The raloxifene/MORE study didn't use odds ratios, for good reason. If
you pay close attention, you'll notice that risk or hazard ratios are
what are typically used in large clinical trials like the MORE trial,
while odds ratios are what's used in case-control studies such as the
Swiss study of influenza vaccine. That's because if you don't know the
prevalence of a particular disease or event--the Swiss study
acknowledged that "there has been no systematic survey of Bell's palsy
in Switzerland"--you can't calculate relative risk and risk ratios. You
therefore have to rely on odds ratios. Still, you may find that many
meta-analyses, particularly older ones, make use of odds ratios even
when risk ratios can be calculated. That's a bit of an accident of
history, since the early rules for reporting meta-analyses relied on
odds ratios, and it's changing somewhat.
A word about hazard ratios: they're just a variation of the risk ratio
that is used when the numbers arise from a Cox proportional hazards
model. The Cox model allows you to determine the effects of several
variables on a given outcome.
In my last column, I explained why absolute risk is a better way to
express findings than relative risk. Similarly, it's important to
realize that odds ratios, while useful in certain situations, can be
more misleading than risk ratios. So while there are clear reasons to
use odds ratios instead of risk ratios, it's important to realize that
just as expressing relative risk differences rather than absolute risk
differences can dramatically change the perception of a given
intervention or hazard's influence, so too can expressing odds ratios
rather than risk ratios.
In my next column, I'll discuss the meaning and derivation of those
strange numbers that appear after odds and risk ratios--otherwise known
as confidence intervals.
Table.
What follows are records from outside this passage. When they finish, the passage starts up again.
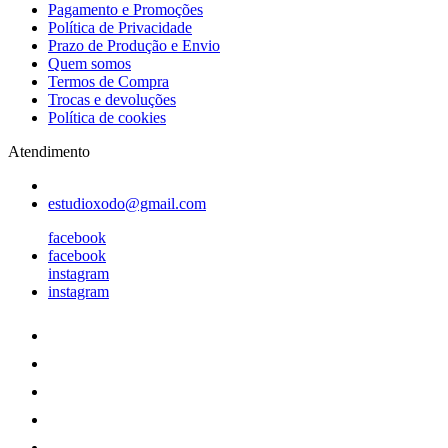
Pagamento e Promoções
Política de Privacidade
Prazo de Produção e Envio
Quem somos
Termos de Compra
Trocas e devoluções
Política de cookies
Atendimento
estudioxodo@gmail.com
facebook
facebook
instagram
instagram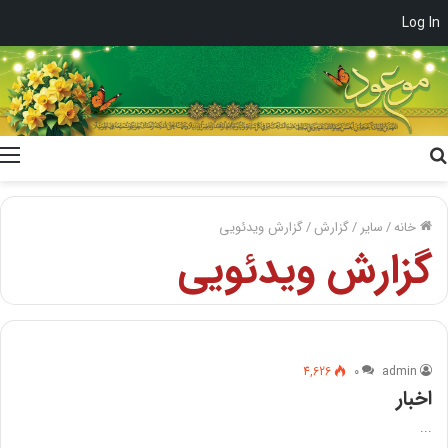
Log In
جستجو
برای
خانه
/
سایر
/
گزارش
/
گزارش ویدئویی
گزارش ویدئویی
4,626
۰
admin
اخبار
...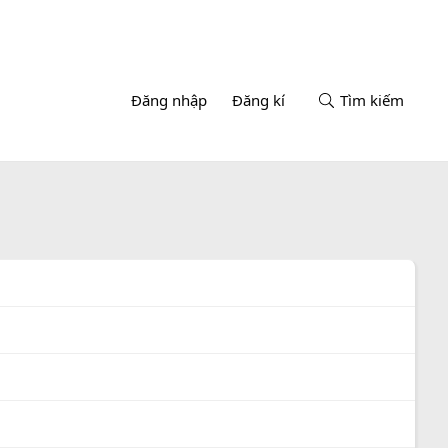
Đăng nhập
Đăng kí
Tìm kiếm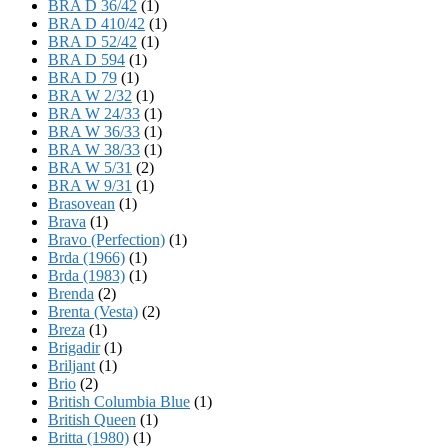
BRA D 36/42
(1)
BRA D 410/42
(1)
BRA D 52/42
(1)
BRA D 594
(1)
BRA D 79
(1)
BRA W 2/32
(1)
BRA W 24/33
(1)
BRA W 36/33
(1)
BRA W 38/33
(1)
BRA W 5/31
(2)
BRA W 9/31
(1)
Brasovean
(1)
Brava
(1)
Bravo (Perfection)
(1)
Brda (1966)
(1)
Brda (1983)
(1)
Brenda
(2)
Brenta (Vesta)
(2)
Breza
(1)
Brigadir
(1)
Briljant
(1)
Brio
(2)
British Columbia Blue
(1)
British Queen
(1)
Britta (1980)
(1)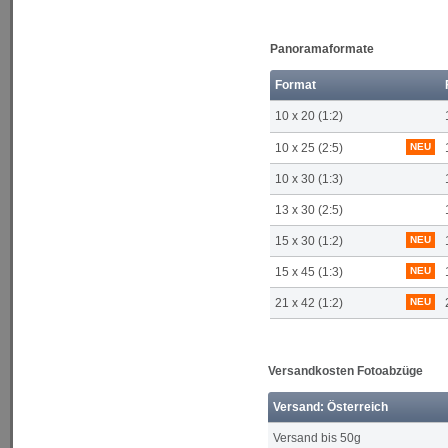
Panoramaformate
Format
10 x 20 (1:2)
10 x 25 (2:5)
NEU
10 x 30 (1:3)
13 x 30 (2:5)
15 x 30 (1:2)
NEU
15 x 45 (1:3)
NEU
21 x 42 (1:2)
NEU
Versandkosten Fotoabzüge
Versand: Österreich
Versand bis 50g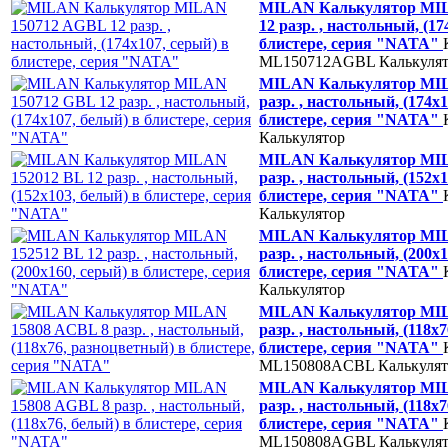
MILAN Калькулятор MI
12 разр. , настольный, (17
блистере, серия "NATA"
ML150712AGBL
Калькуля
MILAN Калькулятор MIL
разр. , настольный, (174х
блистере, серия "NATA"
Калькулятор
MILAN Калькулятор MIL
разр. , настольный, (152х
блистере, серия "NATA"
Калькулятор
MILAN Калькулятор MIL
разр. , настольный, (200х1
блистере, серия "NATA"
Калькулятор
MILAN Калькулятор MIL
разр. , настольный, (118х
блистере, серия "NATA"
ML150808ACBL
Калькуля
MILAN Калькулятор MIL
разр. , настольный, (118х7
блистере, серия "NATA"
ML150808AGBL
Калькуля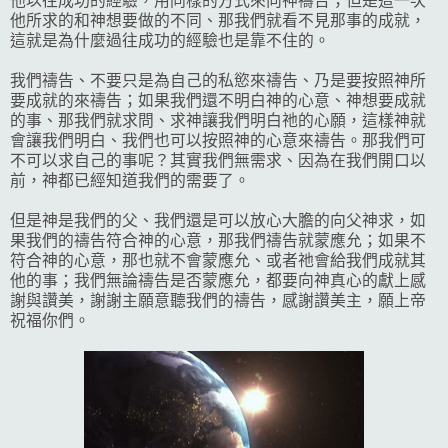
他以往成功的經驗，用同樣的方式來向神禱告；但是這一次
他所求的和神想要做的不同、那我們就看不見那事的成就，
這就是為什麼過往成功的經驗也是靠不住的。
我們禱告、不要只是為自己的私慾來禱告、乃是要按照神所
要成就的來禱告；如果我們還不明白神的心意、神想要成就
的事、那我們就求問、求神讓我們明白祂的心願，這樣神就
會讓我們明白、我們也可以按照神的心意來禱告。那我們可
不可以求自己的事呢？其實我們無需求、因為在我們開口以
前，神都已經知道我們的需要了。
但是神是我們的父、我們還是可以放心大膽的向父神求，如
果我們的禱告符合神的心意，那我們禱告就蒙應允；如果不
符合神的心意，那也就不會蒙應允、或者祂會給我們成就其
他的事；我們無論禱告是否蒙應允，都要向神真心的獻上感
謝與讚美，謝謝主願意聽我們的禱告，感謝讚美主，願上帝
祝福你們。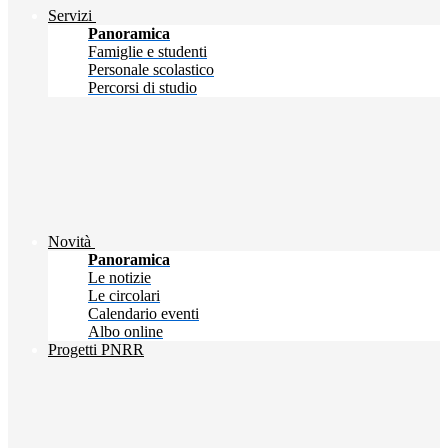
Servizi
Panoramica
Famiglie e studenti
Personale scolastico
Percorsi di studio
Novità
Panoramica
Le notizie
Le circolari
Calendario eventi
Albo online
Progetti PNRR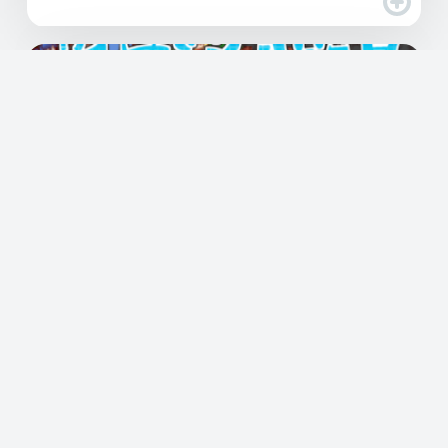
NintendoSwitchダウンロード専用ソフ
ト『東方少女綺想譚』 配信開始のお知ら
せ
使用言語
Unity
Calculating Number Needed To Treat, Risk Ratio, and Odds Ratio
Take, for example, a trial in which 10,000 people are treated with drug
X, and 10,000 are not treated. In the untreated group, 4,000 people get
disease Y. In the treated group, only 10 get disease Y. The absolute
risk of the disease is 40% in the untreated group, and 0.1% in the
treated group. That gives you an absolute risk reduction of 39.9%. Based
on those numbers, here's how to calculate the number needed to treat,
risk ratio and odds ratio.
Number needed to treat: Divide 100 by the absolute risk
reduction. In this case, 100/39.9 = 2.5. That means you would only need
to treat 2.5 people with drug X to prevent one case of disease Y.
Risk ratio:
Divide the absolute risk in the treated group by the absolute risk in the
control group. (10/10,000) / (4,000/10,000) = 0.0025, meaning the risk of
having the disease is almost zero
Odds ratio:
Divide the odds of an event in the treated group by the odds in the
control group. (Odds uses nonevents as the denominator.) Odds of an event
in the treated group is 10/9,990 or 0.1 Odds of an event in the untreated
group is 4,000/6,000 or 0.67 0.001/0.67 = 0.00149, or 1:670. You also
could say that the odds of not having the disease are 670 times greater if
you receive the treatment.
This example illustrates how different risk and odds ratios can be.